## What the task requires
Please find the lines in the entries below that contain the word "azzurra", and copy each one.
────
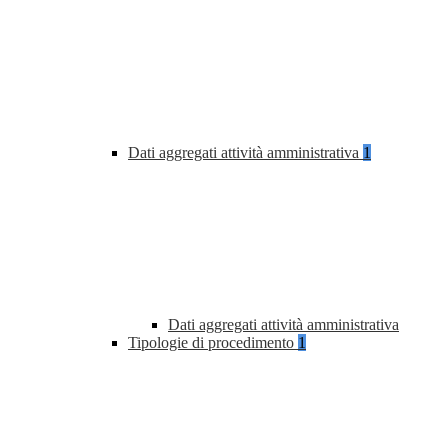
Dati aggregati attività amministrativa
1
Dati aggregati attività amministrativa
Tipologie di procedimento
1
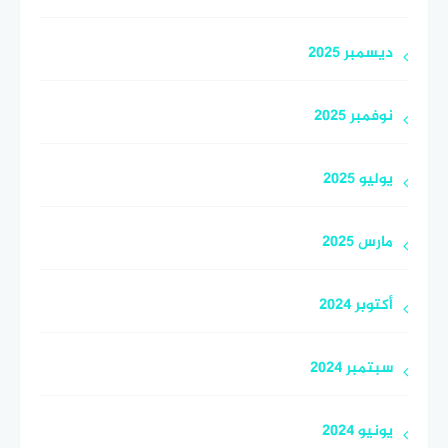
ديسمبر 2025
نوفمبر 2025
يوليو 2025
مارس 2025
أكتوبر 2024
سبتمبر 2024
يونيو 2024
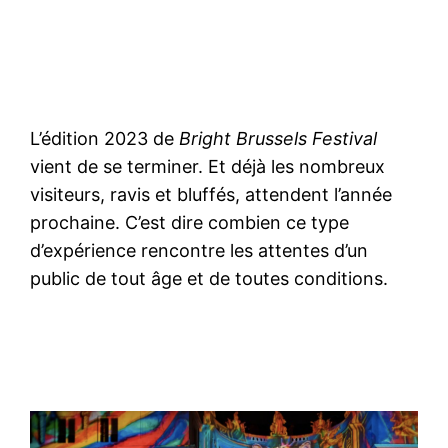
L’édition 2023 de
Bright Brussels Festival
vient de se terminer. Et déjà les nombreux
visiteurs, ravis et bluffés, attendent l’année
prochaine. C’est dire combien ce type
d’expérience rencontre les attentes d’un
public de tout âge et de toutes conditions.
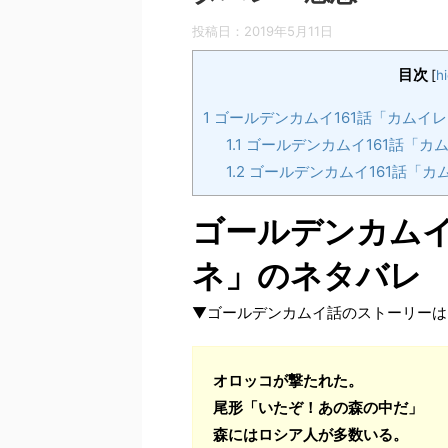
投稿日：
2019年5月11日
目次
[
h
1
ゴールデンカムイ161話「カムイ
1.1
ゴールデンカムイ161話「カ
1.2
ゴールデンカムイ161話「カ
ゴールデンカムイ
ネ」のネタバレ
▼ゴールデンカムイ話のストーリーは
オロッコが撃たれた。
尾形「いたぞ！あの森の中だ」
森にはロシア人が多数いる。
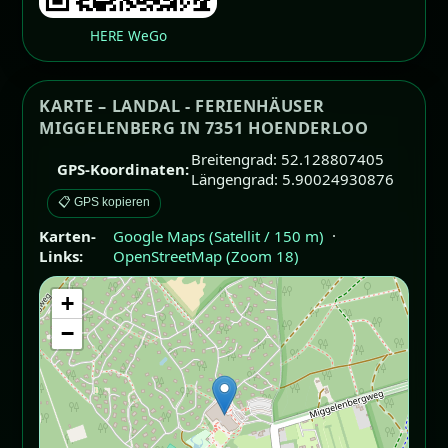
HERE WeGo
KARTE – LANDAL - FERIENHÄUSER
MIGGELENBERG IN 7351 HOENDERLOO
Breitengrad: 52.128807405
GPS-Koordinaten:
Längengrad: 5.90024930876
📋 GPS kopieren
Karten-
Google Maps (Satellit / 150 m)
·
Links:
OpenStreetMap (Zoom 18)
+
−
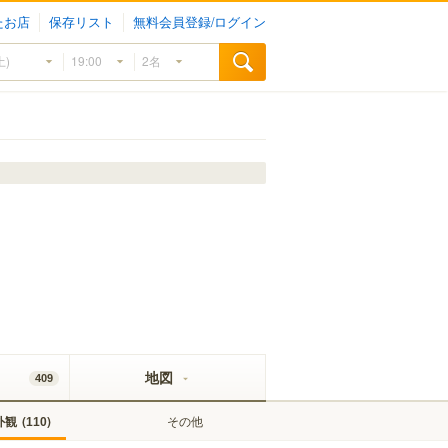
たお店
保存リスト
無料会員登録/ログイン
地図
409
外観
(
)
その他
110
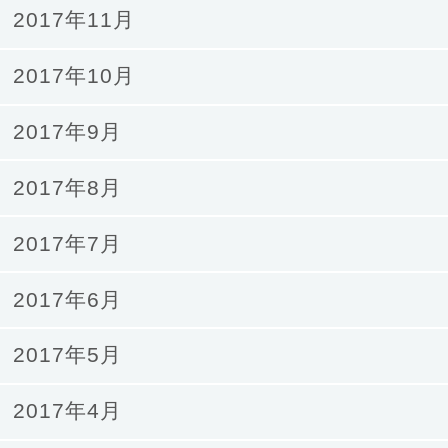
2017年11月
2017年10月
2017年9月
2017年8月
2017年7月
2017年6月
2017年5月
2017年4月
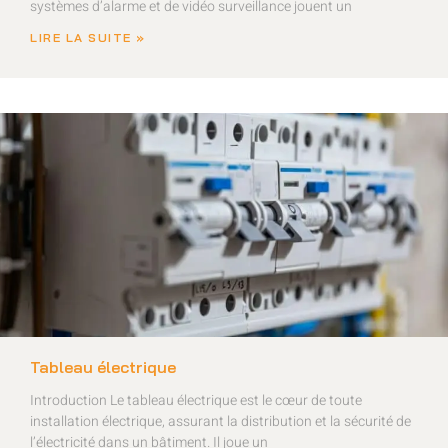
systèmes d’alarme et de vidéo surveillance jouent un
LIRE LA SUITE »
Tableau électrique
Introduction Le tableau électrique est le cœur de toute
installation électrique, assurant la distribution et la sécurité de
l’électricité dans un bâtiment. Il joue un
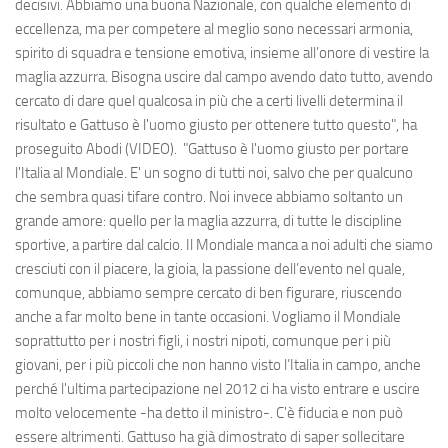
decisivi. Abbiamo una buona Nazionale, con qualche elemento di
eccellenza, ma per competere al meglio sono necessari armonia,
spirito di squadra e tensione emotiva, insieme all’onore di vestire la
maglia azzurra. Bisogna uscire dal campo avendo dato tutto, avendo
cercato di dare quel qualcosa in più che a certi livelli determina il
risultato e Gattuso è l'uomo giusto per ottenere tutto questo", ha
proseguito Abodi (VIDEO). "Gattuso è l'uomo giusto per portare
l'Italia al Mondiale. E' un sogno di tutti noi, salvo che per qualcuno
che sembra quasi tifare contro. Noi invece abbiamo soltanto un
grande amore: quello per la maglia azzurra, di tutte le discipline
sportive, a partire dal calcio. Il Mondiale manca a noi adulti che siamo
cresciuti con il piacere, la gioia, la passione dell’evento nel quale,
comunque, abbiamo sempre cercato di ben figurare, riuscendo
anche a far molto bene in tante occasioni. Vogliamo il Mondiale
soprattutto per i nostri figli, i nostri nipoti, comunque per i più
giovani, per i più piccoli che non hanno visto l’Italia in campo, anche
perché l'ultima partecipazione nel 2012 ci ha visto entrare e uscire
molto velocemente -ha detto il ministro-. C'è fiducia e non può
essere altrimenti. Gattuso ha già dimostrato di saper sollecitare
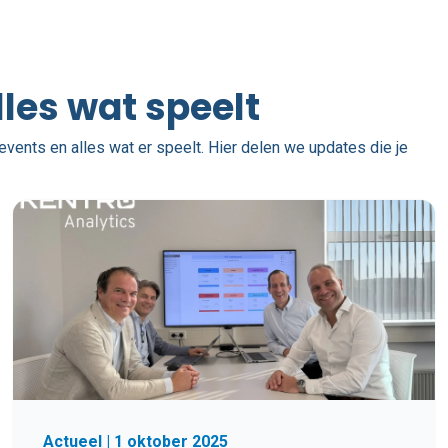
lles wat speelt
events en alles wat er speelt. Hier delen we updates die je
Actueel | 1 oktober 2025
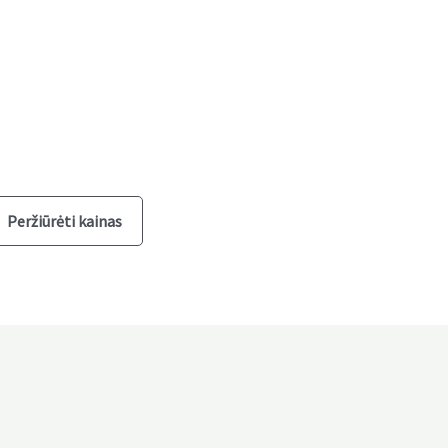
Peržiūrėti kainas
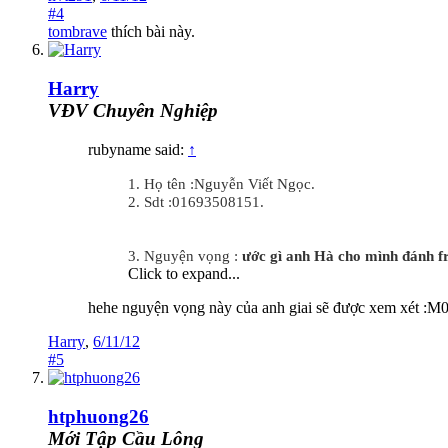
#4
tombrave
thích bài này.
Harry
VĐV Chuyên Nghiệp
rubyname said:
↑
1. Họ tên :Nguyễn Viết Ngọc.
2. Sdt :01693508151.
3. Nguyện vọng :
ước gì anh Hà cho mình đánh f
Click to expand...
hehe nguyện vọng này của anh giai sẽ được xem xét :M
Harry
,
6/11/12
#5
htphuong26
Mới Tập Cầu Lông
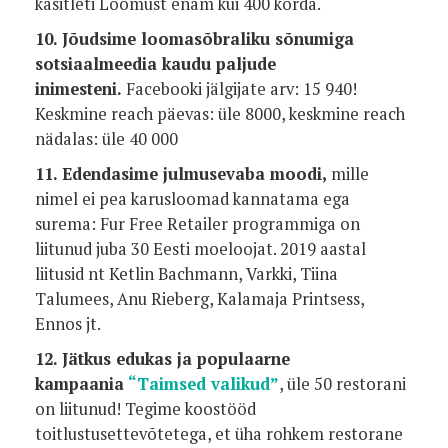
käsitleti Loomust enam kui 400 korda.
10. Jõudsime loomasõbraliku sõnumiga
sotsiaalmeedia kaudu paljude
inimesteni.
Facebooki jälgijate arv: 15 940!
Keskmine reach päevas: üle 8000, keskmine reach
nädalas: üle 40 000
11. Edendasime julmusevaba moodi,
mille
nimel ei pea karusloomad kannatama ega
surema: Fur Free Retailer programmiga on
liitunud juba 30 Eesti moeloojat. 2019 aastal
liitusid nt Ketlin Bachmann, Varkki, Tiina
Talumees, Anu Rieberg, Kalamaja Printsess,
Ennos jt.
12. Jätkus edukas ja populaarne
kampaania
“Taimsed valikud”
, üle 50 restorani
on liitunud! Tegime koostööd
toitlustusettevõtetega, et üha rohkem restorane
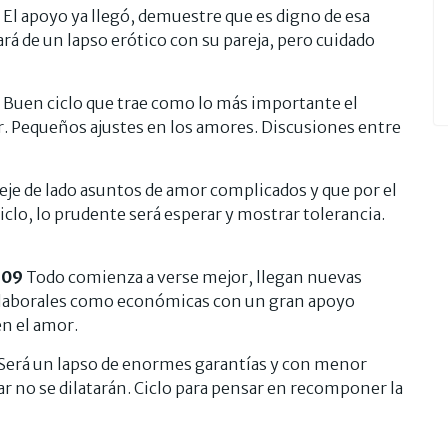
6
El apoyo ya llegó, demuestre que es digno de esa
rá de un lapso erótico con su pareja, pero cuidado
Buen ciclo que trae como lo más importante el
ior. Pequeños ajustes en los amores. Discusiones entre
eje de lado asuntos de amor complicados y que por el
lo, lo prudente será esperar y mostrar tolerancia.
/09
Todo comienza a verse mejor, llegan nuevas
o laborales como económicas con un gran apoyo
n el amor.
Será un lapso de enormes garantías y con menor
rar no se dilatarán. Ciclo para pensar en recomponer la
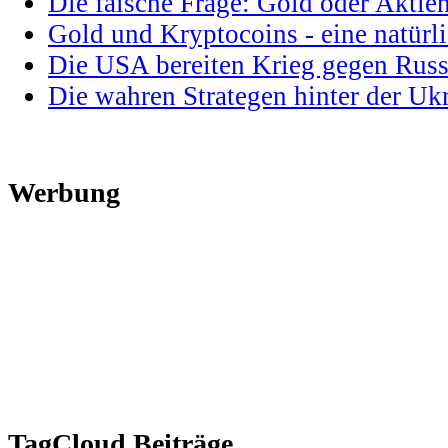
Die falsche Frage: Gold oder Aktie
Gold und Kryptocoins - eine natür
Die USA bereiten Krieg gegen Russ
Die wahren Strategen hinter der U
Werbung
TagCloud Beiträge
────
## Task result
maglia azzurra. Bisogna uscire dal campo avendo dato tutto, avendo
grande amore: quello per la maglia azzurra, di tutte le discipline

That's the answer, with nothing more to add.